Сейчас в первый раз я горько пожалел, почему мама в свое время не отдала меня в композиторы. То, о чем я хочу сейчас написать, ужасно трудно выразить в словах… Так и подмывает сесть за рояль, с треском опустить руки на клавиши — и все, все как есть, перелить в причудливую вереницу звуков, грозных, тоскующих, жалобных, тихо-стонущих и бурно-проклинающих. Но немы и бессильны мои негибкие пальцы, но долго еще будет молчать хладнокровный, неразбуженный рояль, и закрыт для меня пышный вход в красочный мир звуков… И приходится писать мне элегии и ноктюрны привычной рукой — не на пяти, а на одной линейке, — быстро и привычно вытягивая строку за строкой, перелистывая страницу за страницей. О, богатые возможности, дивные достижения таятся в слове, но не тогда, когда душа морщится от реального прозаического трезвого слова, когда душа требует звука, бурного, бешеного движения обезумевшей руки по клавишам. Вот моя симфония — слабая, бледная в слове…
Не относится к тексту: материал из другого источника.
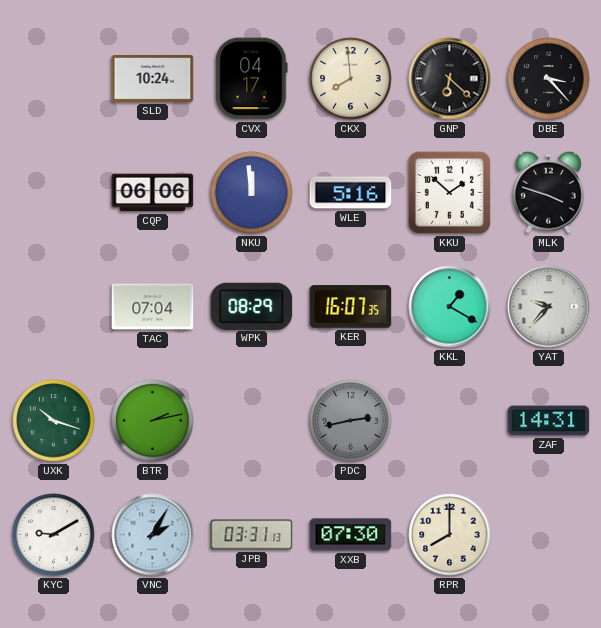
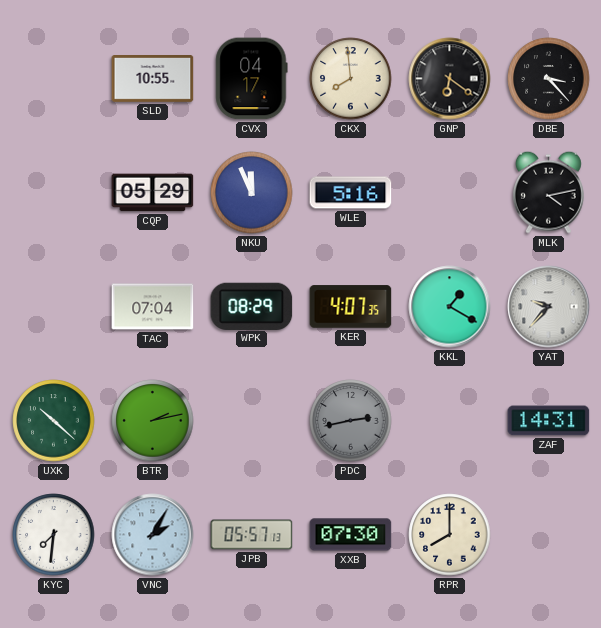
SLD: 10:24 -> 10:55
GNP: 6:22 -> 6:21
CQP: 06:06 -> 05:29
NKU: 11:59 -> 11:56
KKU: 1:52 -> none
MLK: 3:48 -> 4:13
KER: 16:07 -> 4:07
UXK: 10:18 -> 10:22
KYC: 9:10 -> 7:31
JPB: 03:31 -> 05:57
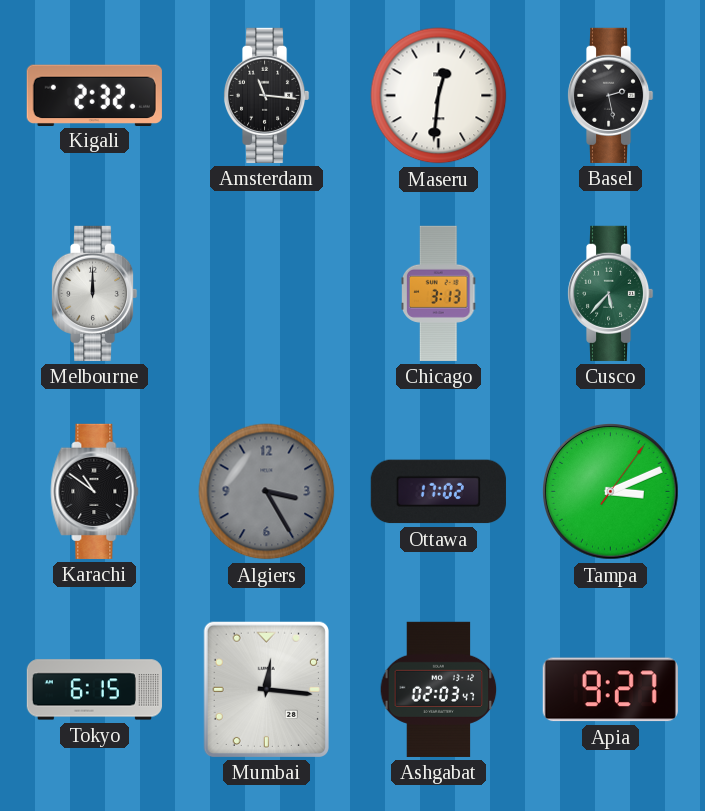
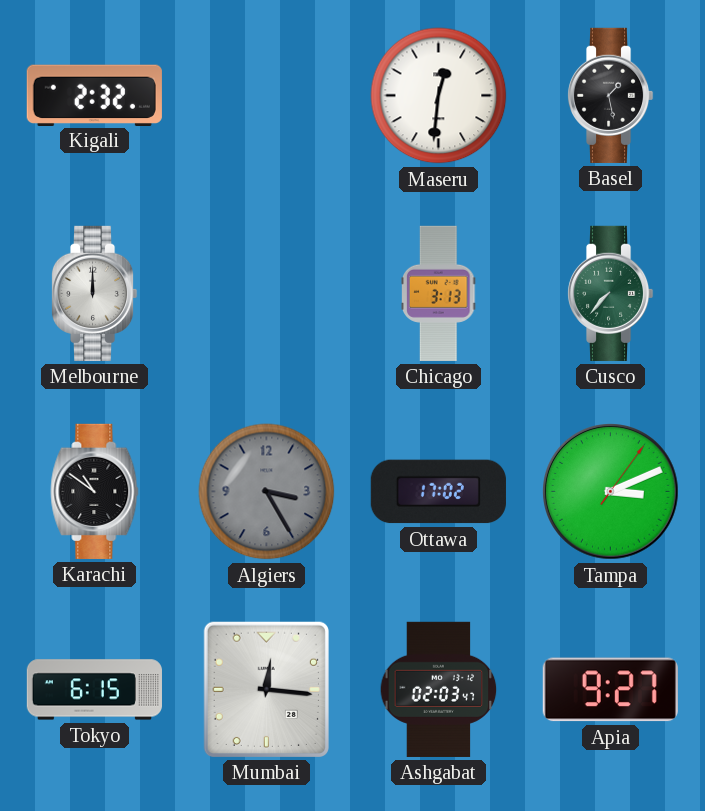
Amsterdam: 11:16 -> none
Basel: 2:28 -> 1:28
Cusco: 5:37 -> 7:37
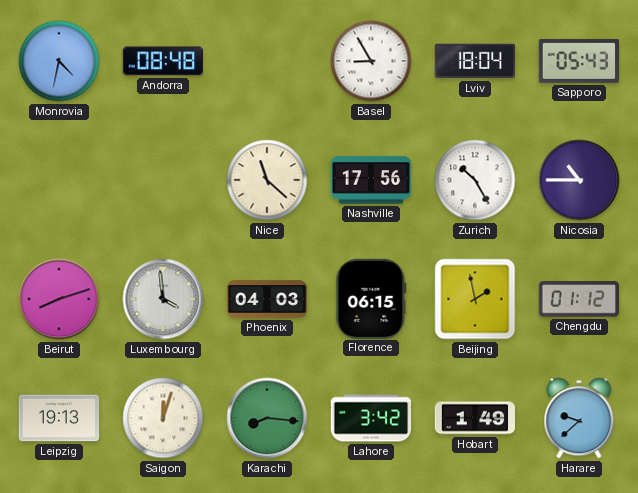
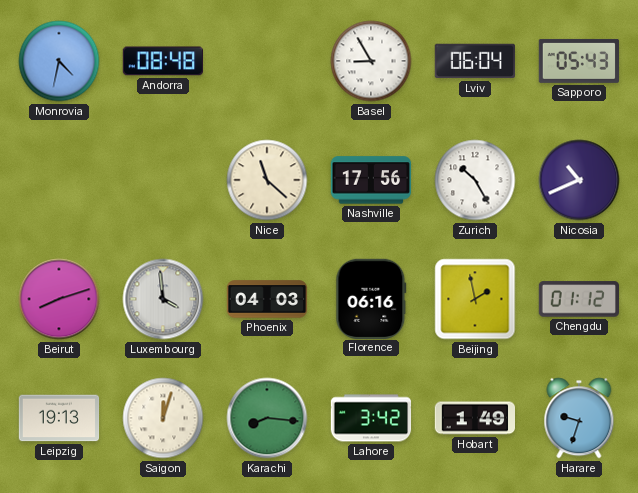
Lviv: 18:04 -> 06:04
Nicosia: 10:45 -> 10:41
Florence: 06:15 -> 06:16
Harare: 9:38 -> 9:33
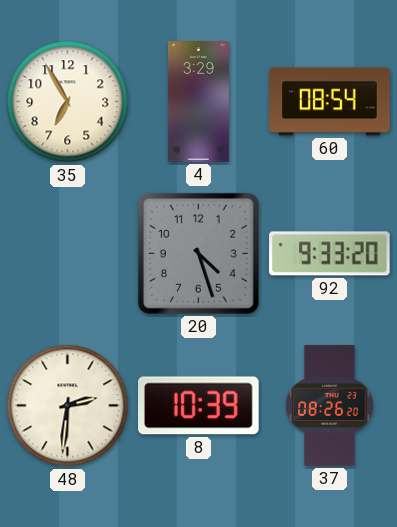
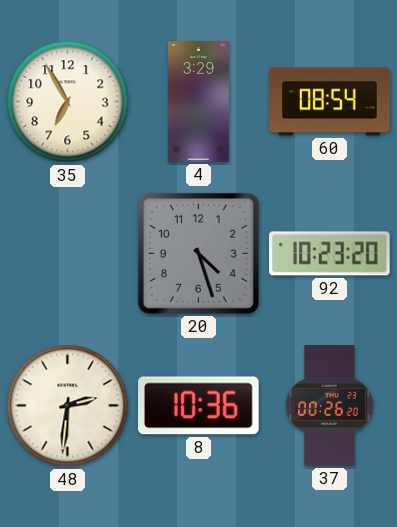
92: 9:33 -> 10:23
8: 10:39 -> 10:36
37: 08:26 -> 00:26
Когда тусклые серо-розовые сумерки спустятся над слабым, голодным, устало смежившим свои померкшие, свои сверкавшие прежде очи — Петербургом, когда одичавшее население расползается по угрюмым берлогам коротать еще одну из тысячи и одной голодной ночи, когда все стихнет, кроме комиссарских автомобилей, бодро шныряющих, проворно, как острое шило, вонзающихся в темные безглазые русла улиц — тогда в одной из квартир Литейного проспекта собираются несколько серых бесшумных фигур и, пожав друг другу дрожащие руки, усаживаются вокруг стола пустого, освещенного гнусным воровским светом сального огарка. Некоторое время молчат, задыхающиеся, усталые от целого ряда гигантских усилий: надо было подняться по лестнице на второй этаж, пожать друг другу руки и придвинуть к столу стул — это такой нестерпимый труд!.. Из разбитого окна дует… Но заткнуть зияющее отверстие подушкой уже никто не может — предыдущая физическая работа истощила организм на целый час. Можно только сидеть вокруг стола, оплывшей свечи, и журчать тихим, тихим шепотом… Переглянулись.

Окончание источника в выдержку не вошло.